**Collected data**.
═══

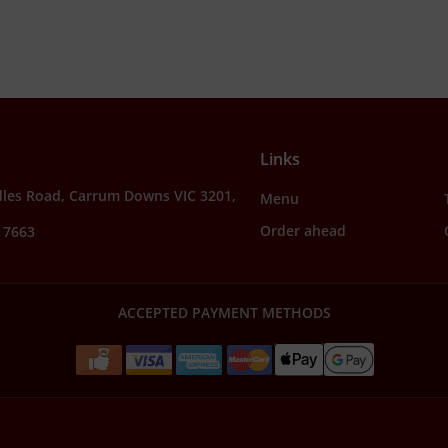
Links
dles Road, Carrum Downs VIC 3201,
Menu
Order ahead
 7663
ACCEPTED PAYMENT METHODS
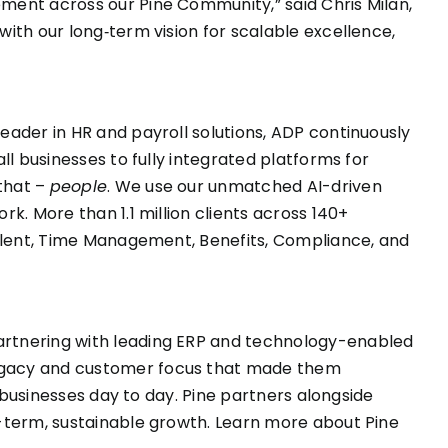
ment across our Pine Community,” said Chris Milan,
ith our long‑term vision for scalable excellence,
eader in HR and payroll solutions, ADP continuously
ll businesses to fully integrated platforms for
that –
people
. We use our unmatched AI-driven
k. More than 1.1 million clients across 140+
 Talent, Time Management, Benefits, Compliance, and
partnering with leading ERP and technology-enabled
legacy and customer focus that made them
r businesses day to day. Pine partners alongside
g-term, sustainable growth. Learn more about Pine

═══

**ASSIGNMENT**. Would you retype each line above exactly and skip every image?

**OUTPUT**.
Links
dles Road, Carrum Downs VIC 3201,
Menu
Order ahead
 7663
ACCEPTED PAYMENT METHODS
ment across our Pine Community,” said Chris Milan,
ith our long‑term vision for scalable excellence,
eader in HR and payroll solutions, ADP continuously
ll businesses to fully integrated platforms for
that –
people
. We use our unmatched AI-driven
k. More than 1.1 million clients across 140+
 Talent, Time Management, Benefits, Compliance, and
partnering with leading ERP and technology-enabled
legacy and customer focus that made them
r businesses day to day. Pine partners alongside
g-term, sustainable growth. Learn more about Pine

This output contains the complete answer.